# ML-Ready Data

In this tutorial, we will go over some of the basics to create dataloaders.

![](../assets/ml_ready_data.png)

In [1]:
import autoroot
import os
import xarray as xr
import matplotlib.pyplot as plt
from xrpatcher import XRDAPatcher
from torch.utils.data import Dataset, DataLoader, ConcatDataset
import numpy as np
import itertools
from dotenv import load_dotenv
from rs_tools._src.utils.io import get_list_filenames


xr.set_options(
    keep_attrs=True, 
    display_expand_data=False, 
    display_expand_coords=False, 
    display_expand_data_vars=False, 
    display_expand_indexes=False
)
np.set_printoptions(threshold=10, edgeitems=2)


save_dir = os.getenv("ITI_DATA_SAVEDIR")

  within=pd.to_timedelta(config["nearesttime"].get("within", "1H")),
  within=pd.to_timedelta(config["nearesttime"].get("within", "1H")),


## ML-Ready Datasets


In [2]:
list_of_files = get_list_filenames(f"{save_dir}/aqua/analysis", ".nc")
len(list_of_files)

96

In [3]:
ds = xr.open_dataset(list_of_files[0], engine="netcdf4")
ds

***

## PyTorch Integration

In [4]:
from rs_tools._src.datamodule.utils import load_nc_file

We will create a very simple demo dataloader

In [5]:
from torch.utils.data import Dataset, DataLoader
from typing import Optional, Callable, List

class NCDataReader(Dataset):
    def __init__(self, data_filenames: List[str], transforms: Optional[Callable]=None):
        self.data_filenames = data_filenames
        self.transforms = transforms

    def __getitem__(self, ind) -> np.ndarray:
        nc_path = self.data_filenames[ind]
        x = load_nc_file(nc_path)
        if self.transforms is not None:
            x = self.transforms(x)
        return x

    def __len__(self):
        return len(self.data_filenames)

In [6]:
list_of_files = get_list_filenames(f"{save_dir}/msg/analysis", ".nc")
len(list_of_files)

36

In [7]:
# initialize a simple dataset objective
ds = NCDataReader(list_of_files[:10])

# initialize the dataloader
dl = DataLoader(ds, batch_size=8)

# do one iteration
out = next(iter(dl))

# list out the available keys
list(out.keys())

In [10]:
out["data"].shape, out["coords"].shape

(torch.Size([8, 11, 32, 32]), torch.Size([8, 2, 32, 32]))

## Transformations / Editors

We can also use custom transformations within the dataset (just like standard PyTorch) to transform our dataset.

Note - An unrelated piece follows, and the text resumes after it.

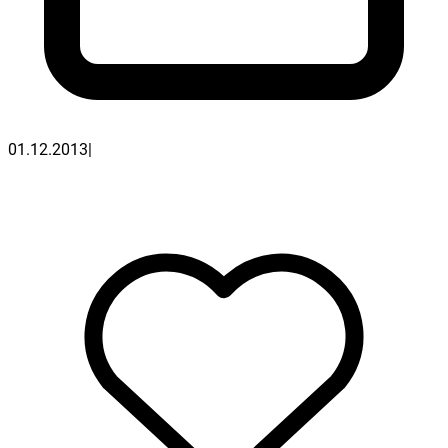
01.12.2013
|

For example, let's say we want to do some coordinate normalization transformation and we also want to stack all dictionary elements to a tensor.
We can use the native transformations that are available from the ITI library.

In [11]:
from rs_tools._src.datamodule.editor import StackDictEditor, CoordNormEditor
from toolz import compose_left

In [12]:
transforms = compose_left(
    CoordNormEditor(), 
    StackDictEditor(),
)

The only extra piece we added was a way to compose these transforms so that they are applied sequentially. 
**Note**: this is equivalent to the `torchvision.transforms.Compose` function.

In [13]:
# initialize dataset with transforms
ds = NCDataReader(list_of_files[:10], transforms=transforms)

# initialize dataloader
dl = DataLoader(ds, batch_size=8)

# do one iteration
out = next(iter(dl))

# inspect a batch
out.shape

torch.Size([8, 14, 32, 32])

In the future, we will have demonstrations for how one can include arbitrary transformations from other libraries like the [`Torchvision`](https://pytorch.org/vision/stable/index.html) transformations and the [`albumentations`](https://albumentations.ai/) library.